What are the risks of using ChatGPT for legal work?
The most documented risk is citation hallucination, AI tools confidently citing cases that do not exist. Beyond that, AI legal summaries can misstate holdings, overlook recent developments, and strip the contextual caveats that matter in practice. The efficiency gain is real, but the verification burden does not disappear.
Should lawyers use AI for client communication?

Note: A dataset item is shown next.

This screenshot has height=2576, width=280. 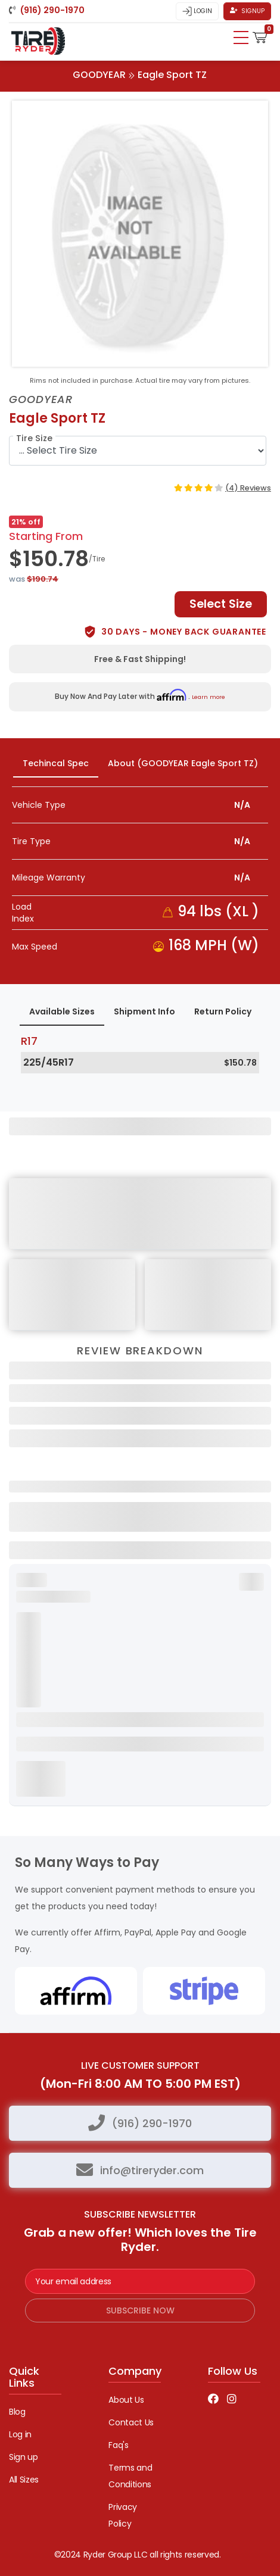 I want to click on Eagle Sport TZ, so click(x=172, y=75). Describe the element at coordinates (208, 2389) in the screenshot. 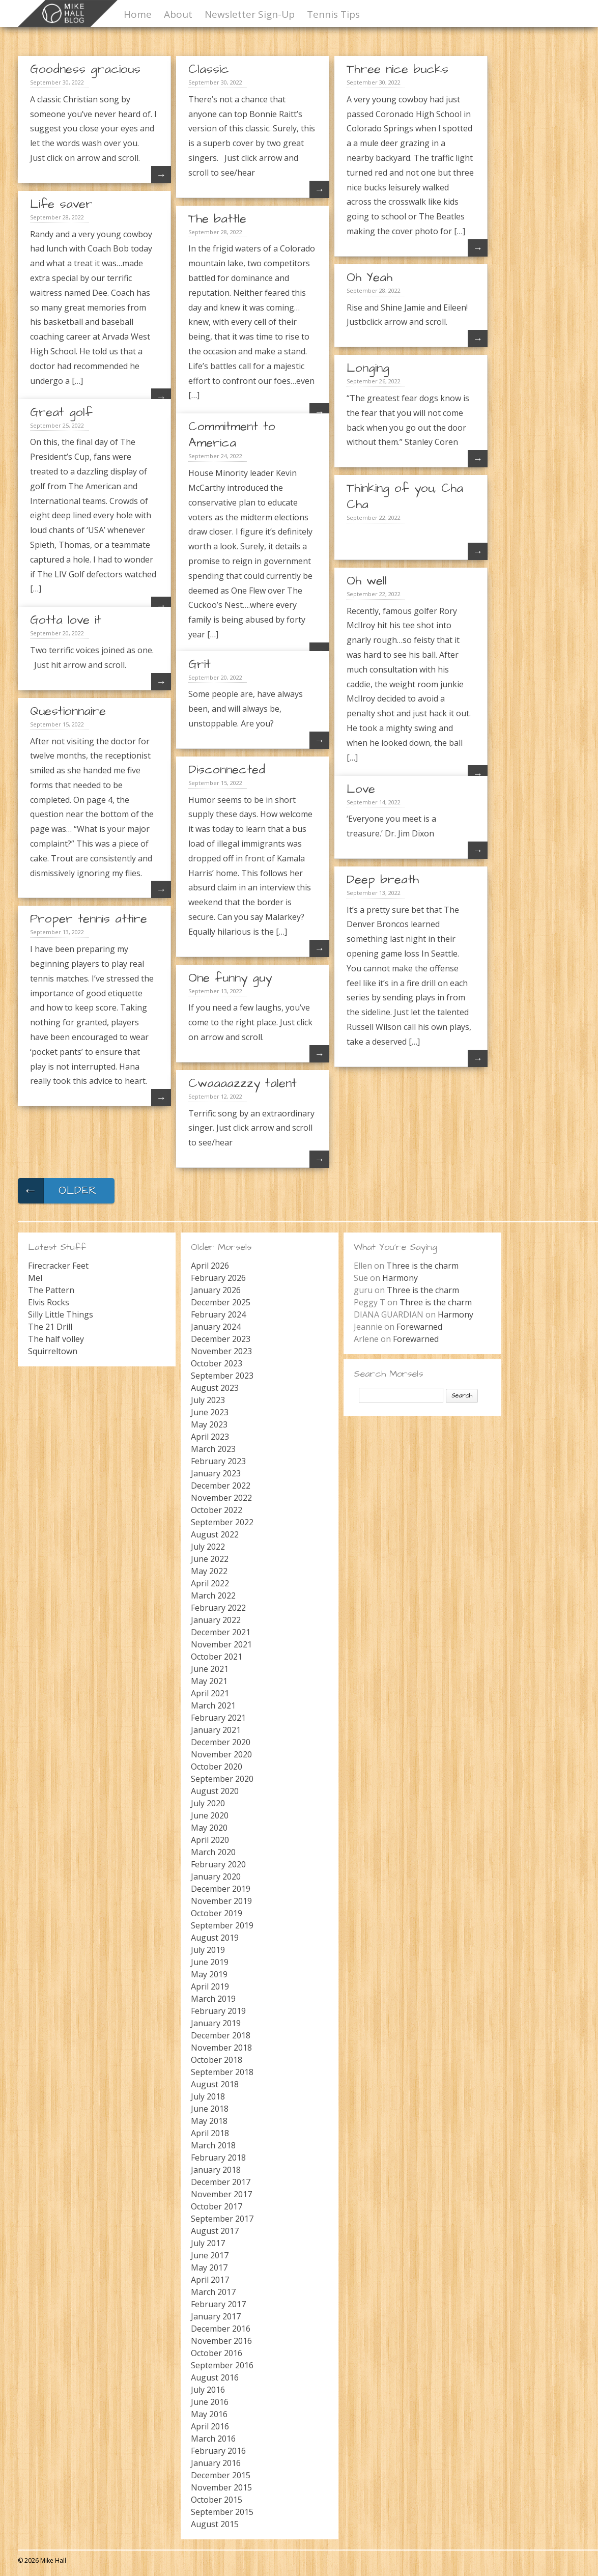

AI can draft standard client updates efficiently, but the judgment about what to tell a client. And when, is a core part of legal representation. Clients trust you to filter information based on your reading of their situation. AI-drafted communications approved without that filter risk breaching that trust and, in some jurisdictions, professional obligations.
Will AI replace lawyers?
High-volume, rules-based legal work is already being automated. But litigation strategy, complex negotiation, and advisory work that requires ethical judgment and contextual reasoning are different. The risk is not sudden replacement. It is that lawyers who delegate too much, too early, lose the skills that actually protect them from being replaced.
How can lawyers use AI without compromising their professional judgment?
Treat AI output as a first draft that requires your expertise to evaluate, not a finished product to approve. Use it to cover ground faster, but maintain the habit of reading primary sources directly. The judgment that makes a good lawyer, reading what a case actually turns on, has to remain yours.